*** Block opens ***

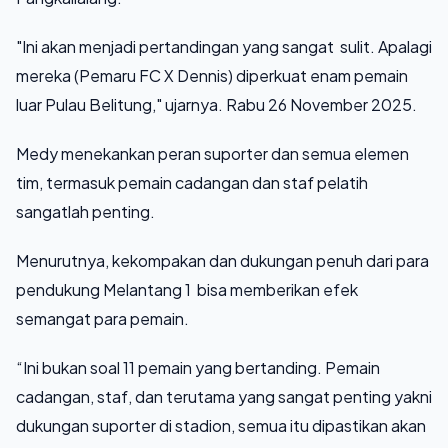
"Ini akan menjadi pertandingan yang sangat sulit. Apalagi
mereka (Pemaru FC X Dennis) diperkuat enam pemain
luar Pulau Belitung," ujarnya. Rabu 26 November 2025.
Medy menekankan peran suporter dan semua elemen
tim, termasuk pemain cadangan dan staf pelatih
sangatlah penting.
Menurutnya, kekompakan dan dukungan penuh dari para
pendukung Melantang 1 bisa memberikan efek
semangat para pemain.
“Ini bukan soal 11 pemain yang bertanding. Pemain
cadangan, staf, dan terutama yang sangat penting yakni
dukungan suporter di stadion, semua itu dipastikan akan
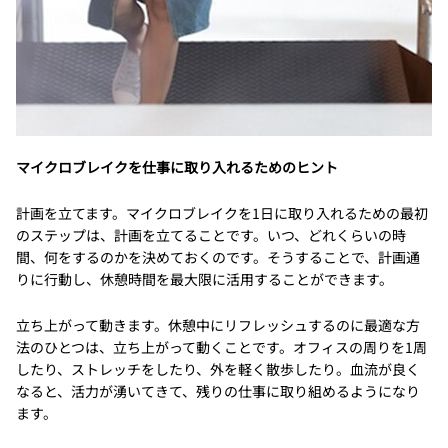
マイクロブレイクを仕事に取り入れるためのヒント
計画を立てます。マイクロブレイクを1日に取り入れるための最初
のステップは、計画を立てることです。いつ、どれくらいの時
間、何をするのかを決めておくのです。そうすることで、計画通
りに行動し、休憩時間を最大限に活用することができます。
立ち上がって動きます。休憩中にリフレッシュするのに最適な方
法のひとつは、立ち上がって動くことです。オフィスの周りを1周
したり、ストレッチをしたり、外を軽く散歩したり。血流が良く
なると、活力が湧いてきて、残りの仕事に取り組めるようになり
ます。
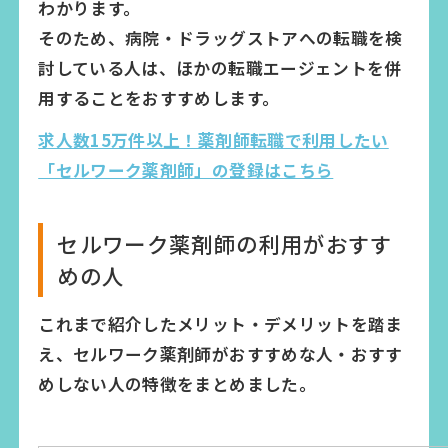
わかります。
そのため、病院・ドラッグストアへの転職を検
討している人は、ほかの転職エージェントを併
用することをおすすめします。
求人数15万件以上！薬剤師転職で利用したい
「セルワーク薬剤師」の登録はこちら
セルワーク薬剤師の利用がおすす
めの人
これまで紹介したメリット・デメリットを踏ま
え、セルワーク薬剤師がおすすめな人・おすす
めしない人の特徴をまとめました。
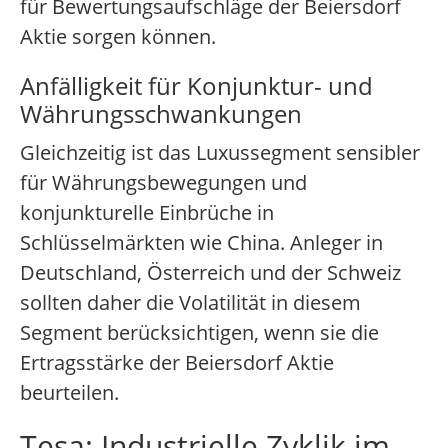
für Bewertungsaufschläge der Beiersdorf
Aktie sorgen können.
Anfälligkeit für Konjunktur- und
Währungsschwankungen
Gleichzeitig ist das Luxussegment sensibler
für Währungsbewegungen und
konjunkturelle Einbrüche in
Schlüsselmärkten wie China. Anleger in
Deutschland, Österreich und der Schweiz
sollten daher die Volatilität in diesem
Segment berücksichtigen, wenn sie die
Ertragsstärke der Beiersdorf Aktie
beurteilen.
Tesa: Industrielle Zyklik im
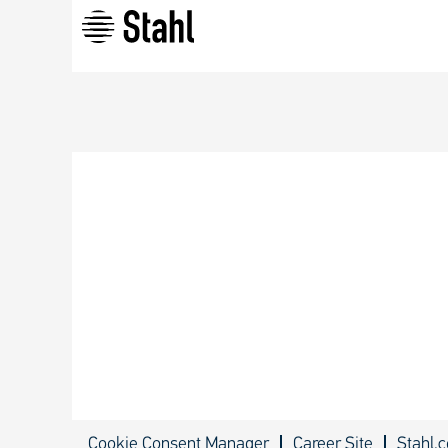
Cookie Consent Manager
Career Site
Stahl.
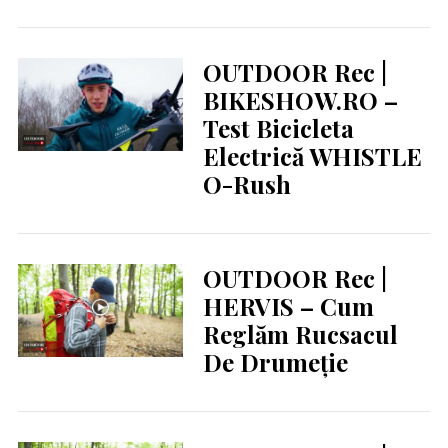
OUTDOOR Rec |
BIKESHOW.RO –
Test Bicicleta
Electrică WHISTLE
O-Rush
OUTDOOR Rec |
HERVIS – Cum
Reglăm Rucsacul
De Drumeție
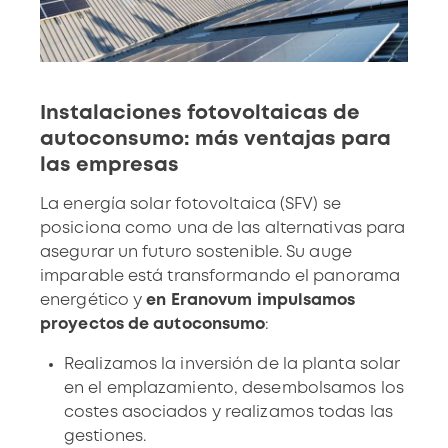
Instalaciones fotovoltaicas de
autoconsumo: más ventajas para
las empresas
La
energía solar fotovoltaica
(SFV) se
posiciona como una de las alternativas para
asegurar un
futuro sostenible
. Su auge
imparable está transformando el panorama
energético y
en Eranovum impulsamos
proyectos de autoconsumo
:
Realizamos la
inversión
de la planta solar
en el emplazamiento, desembolsamos los
costes asociados y realizamos todas las
gestiones.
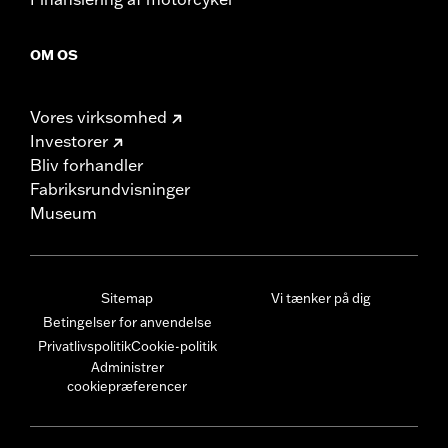
OM OS
Vores virksomhed
Investorer
Bliv forhandler
Fabriksrundvisninger
Museum
Sitemap
Vi tænker på dig
Betingelser for anvendelse
Privatlivspolitik
Cookie-politik
Administrer
cookiepræferencer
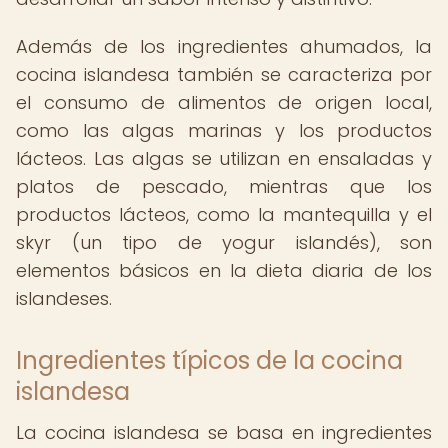
Además de los ingredientes ahumados, la
cocina islandesa también se caracteriza por
el consumo de alimentos de origen local,
como las algas marinas y los productos
lácteos. Las algas se utilizan en ensaladas y
platos de pescado, mientras que los
productos lácteos, como la mantequilla y el
skyr (un tipo de yogur islandés), son
elementos básicos en la dieta diaria de los
islandeses.
Ingredientes típicos de la cocina
islandesa
La cocina islandesa se basa en ingredientes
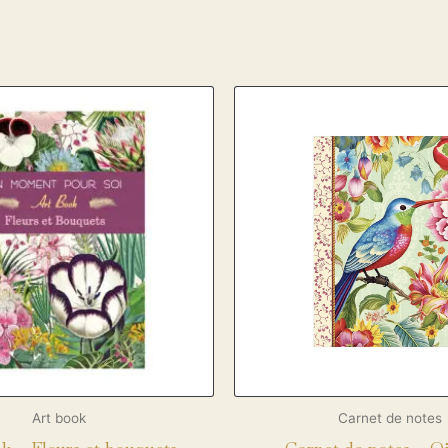
Art book
Carnet de notes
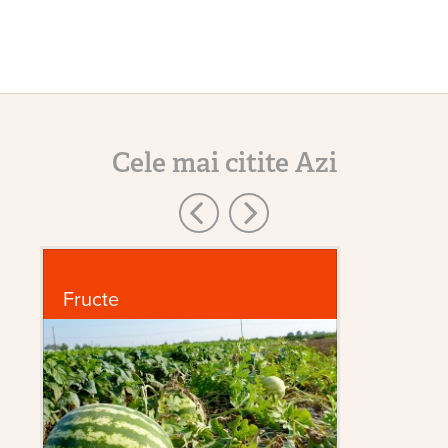
Cele mai citite Azi
Fructe
D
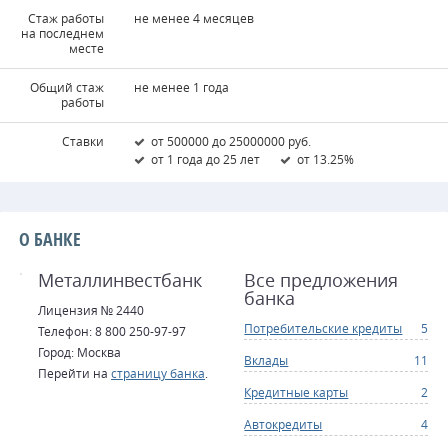
Стаж работы
не менее 4 месяцев
на последнем
месте
Общий стаж
не менее 1 года
работы
Ставки
от 500000 до 25000000 руб.
от 1 года до 25 лет
от 13.25%
О БАНКЕ
Металлинвестбанк
Все предложения
банка
Лицензия № 2440
Потребительские кредиты
5
Телефон: 8 800 250-97-97
Город: Москва
Вклады
11
Перейти на
страницу банка
.
Кредитные карты
2
Автокредиты
4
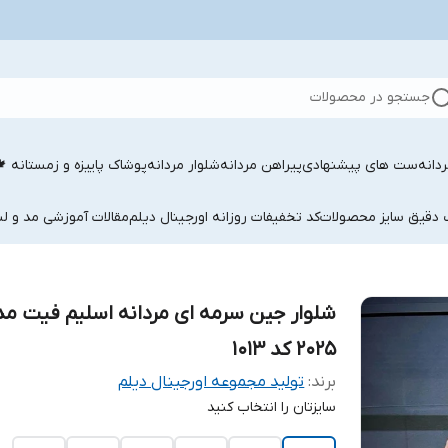
جستجو در محصولات
دانه
ست های پیشنهادی
پیراهن مردانه
شلوار مردانه
پوشاک پاییزه و زمستانه 
ب دقیق سایز محصولات
کد تخفیفات روزانه اورجینال دیلم
مقالات آموزشی مد و لب
شلوار جین سرمه ای مردانه اسلیم فیت مد
2025 کد ۱۰۱۳
برند:
تولید مجموعه اورجینال دیلم
سایزتان را انتخاب کنید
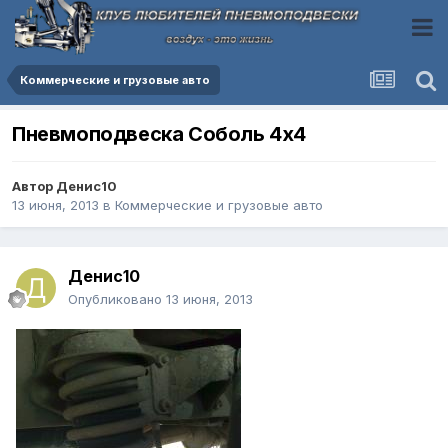
Коммерческие и грузовые авто
Пневмоподвеска Соболь 4х4
Автор
Денис10
13 июня, 2013
в
Коммерческие и грузовые авто
Денис10
Опубликовано
13 июня, 2013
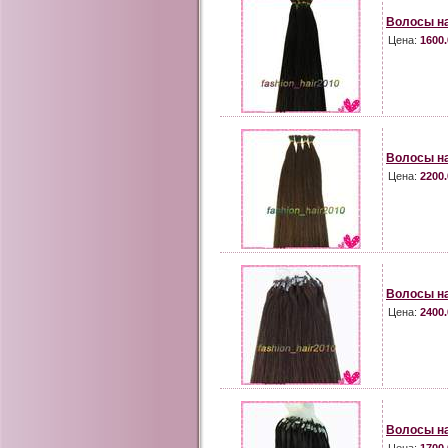
Волосы на
Цена:
1600.
Волосы на
Цена:
2200.
Волосы на
Цена:
2400.
Волосы на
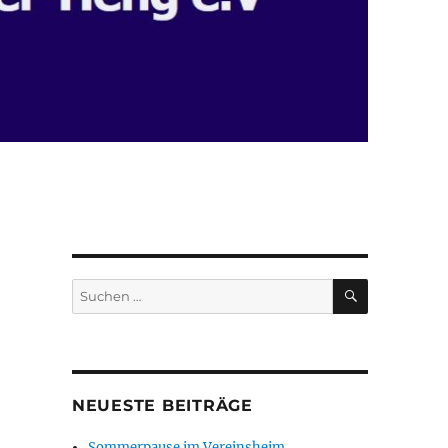
SUCHEN
Suchen
nach:
NEUESTE BEITRÄGE
Sommerpause im Vereinsheim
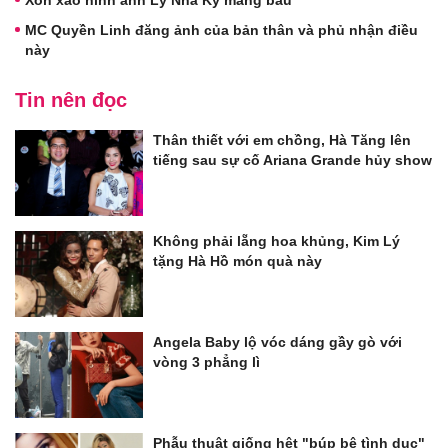
MC Quyền Linh đăng ảnh của bản thân và phủ nhận điều
này
Tin nên đọc
Thân thiết với em chồng, Hà Tăng lên
tiếng sau sự cố Ariana Grande hủy show
Không phải lẵng hoa khủng, Kim Lý
tặng Hà Hồ món quà này
Angela Baby lộ vóc dáng gầy gò với
vòng 3 phẳng lì
Phẫu thuật giống hệt "búp bê tình dục"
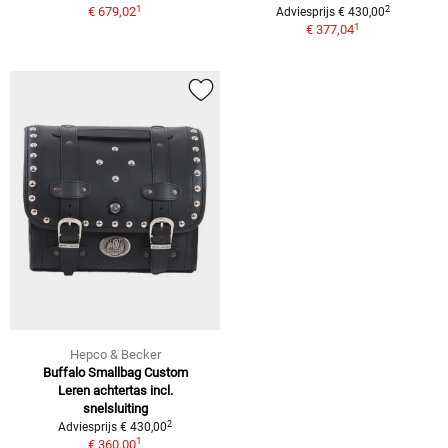
1
2
€ 679,02
Adviesprijs € 430,00
1
€ 377,04
Hepco & Becker
Buffalo Smallbag Custom
Leren achtertas incl.
snelsluiting
2
Adviesprijs € 430,00
1
€ 360,00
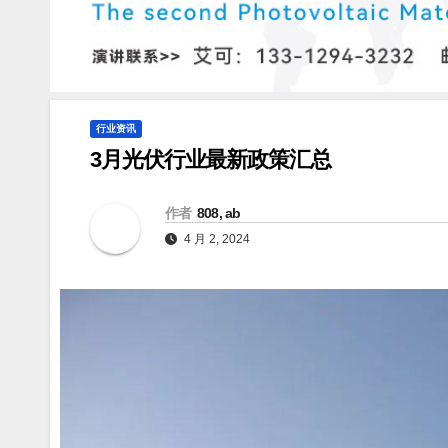
行业资讯
3月光伏行业最新政策汇总
作者
808, ab
4 月 2, 2024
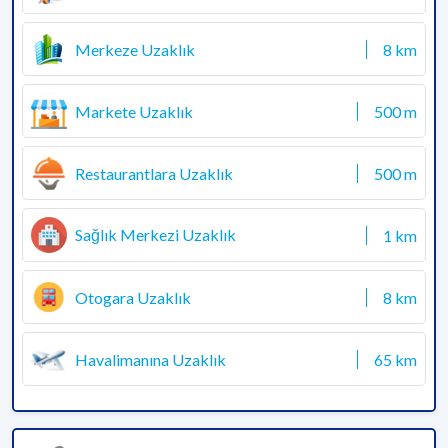
Merkeze Uzaklık
8 km
Markete Uzaklık
500 m
Restaurantlara Uzaklık
500 m
Sağlık Merkezi Uzaklık
1 km
Otogara Uzaklık
8 km
Havalimanına Uzaklık
65 km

*** Block closes ***

The listing above is to be set down word for word, without its images.

"Ini akan menjadi pertandingan yang sangat sulit. Apalagi
mereka (Pemaru FC X Dennis) diperkuat enam pemain
luar Pulau Belitung," ujarnya. Rabu 26 November 2025.
Medy menekankan peran suporter dan semua elemen
tim, termasuk pemain cadangan dan staf pelatih
sangatlah penting.
Menurutnya, kekompakan dan dukungan penuh dari para
pendukung Melantang 1 bisa memberikan efek
semangat para pemain.
“Ini bukan soal 11 pemain yang bertanding. Pemain
cadangan, staf, dan terutama yang sangat penting yakni
dukungan suporter di stadion, semua itu dipastikan akan
マイクロブレイクを仕事に取り入れるためのヒント
計画を立てます。マイクロブレイクを1日に取り入れるための最初
のステップは、計画を立てることです。いつ、どれくらいの時
間、何をするのかを決めておくのです。そうすることで、計画通
りに行動し、休憩時間を最大限に活用することができます。
立ち上がって動きます。休憩中にリフレッシュするのに最適な方
法のひとつは、立ち上がって動くことです。オフィスの周りを1周
したり、ストレッチをしたり、外を軽く散歩したり。血流が良く
なると、活力が湧いてきて、残りの仕事に取り組めるようになり
ます。
わかります。
そのため、病院・ドラッグストアへの転職を検
討している人は、ほかの転職エージェントを併
用することをおすすめします。
求人数15万件以上！薬剤師転職で利用したい
「セルワーク薬剤師」の登録はこちら
セルワーク薬剤師の利用がおすす
めの人
これまで紹介したメリット・デメリットを踏ま
え、セルワーク薬剤師がおすすめな人・おすす
めしない人の特徴をまとめました。
für Bewertungsaufschläge der Beiersdorf
Aktie sorgen können.
Anfälligkeit für Konjunktur- und
Währungsschwankungen
Gleichzeitig ist das Luxussegment sensibler
für Währungsbewegungen und
konjunkturelle Einbrüche in
Schlüsselmärkten wie China. Anleger in
Deutschland, Österreich und der Schweiz
sollten daher die Volatilität in diesem
Segment berücksichtigen, wenn sie die
Ertragsstärke der Beiersdorf Aktie
beurteilen.
Tesa: Industrielle Zyklik im
Cookie Consent Manager
Career Site
Stahl.
OUTDOOR Rec |
BIKESHOW.RO –
Test Bicicleta
Electrică WHISTLE
O-Rush
OUTDOOR Rec |
HERVIS – Cum
Reglăm Rucsacul
De Drumeție
Instalaciones fotovoltaicas de
autoconsumo: más ventajas para
las empresas
La
energía solar fotovoltaica
(SFV) se
posiciona como una de las alternativas para
asegurar un
futuro sostenible
. Su auge
imparable está transformando el panorama
energético y
en Eranovum impulsamos
proyectos de autoconsumo
:
Realizamos la
inversión
de la planta solar
en el emplazamiento, desembolsamos los
costes asociados y realizamos todas las
gestiones.
OM OS
Vores virksomhed
Investorer
Bliv forhandler
Fabriksrundvisninger
Museum
Sitemap
Vi tænker på dig
Betingelser for anvendelse
Privatlivspolitik
Cookie-politik
Administrer
cookiepræferencer
Además de los ingredientes ahumados, la
cocina islandesa también se caracteriza por
el consumo de alimentos de origen local,
como las algas marinas y los productos
lácteos. Las algas se utilizan en ensaladas y
platos de pescado, mientras que los
productos lácteos, como la mantequilla y el
skyr (un tipo de yogur islandés), son
elementos básicos en la dieta diaria de los
islandeses.
Ingredientes típicos de la cocina
islandesa
La cocina islandesa se basa en ingredientes
Art book
Carnet de notes
Cele mai citite Azi
Fructe
D
Стаж работы
не менее 4 месяцев
на последнем
месте
Общий стаж
не менее 1 года
работы
Ставки
от 500000 до 25000000 руб.
от 1 года до 25 лет
от 13.25%
О БАНКЕ
Металлинвестбанк
Все предложения
банка
Лицензия № 2440
Потребительские кредиты
5
Телефон: 8 800 250-97-97
Город: Москва
Вклады
11
Перейти на
страницу банка
.
Кредитные карты
2
Автокредиты
4
جستجو در محصولات
دانه
ست های پیشنهادی
پیراهن مردانه
شلوار مردانه
پوشاک پاییزه و زمستانه 
ب دقیق سایز محصولات
کد تخفیفات روزانه اورجینال دیلم
مقالات آموزشی مد و لب
شلوار جین سرمه ای مردانه اسلیم فیت مد
2025 کد ۱۰۱۳
برند:
تولید مجموعه اورجینال دیلم
سایزتان را انتخاب کنید
Коммерческие и грузовые авто
Пневмоподвеска Соболь 4х4
Автор
Денис10
13 июня, 2013
в
Коммерческие и грузовые авто
Денис10
Опубликовано
13 июня, 2013
Волосы на
Цена:
1600.
Волосы на
Цена:
2200.
Волосы на
Цена:
2400.
Волосы на
SUCHEN
Suchen
nach:
NEUESTE BEITRÄGE
Sommerpause im Vereinsheim
MC Quyền Linh đăng ảnh của bản thân và phủ nhận điều
này
Tin nên đọc
Thân thiết với em chồng, Hà Tăng lên
tiếng sau sự cố Ariana Grande hủy show
Không phải lẵng hoa khủng, Kim Lý
tặng Hà Hồ món quà này
Angela Baby lộ vóc dáng gầy gò với
vòng 3 phẳng lì
Phẫu thuật giống hệt "búp bê tình dục"
1
2
€ 679,02
Adviesprijs € 430,00
1
€ 377,04
Hepco & Becker
Buffalo Smallbag Custom
Leren achtertas incl.
snelsluiting
2
Adviesprijs € 430,00
1
€ 360,00
行业资讯
3月光伏行业最新政策汇总
作者
808, ab
4 月 2, 2024
Merkeze Uzaklık
8 km
Markete Uzaklık
500 m
Restaurantlara Uzaklık
500 m
Sağlık Merkezi Uzaklık
1 km
Otogara Uzaklık
8 km
Havalimanına Uzaklık
65 km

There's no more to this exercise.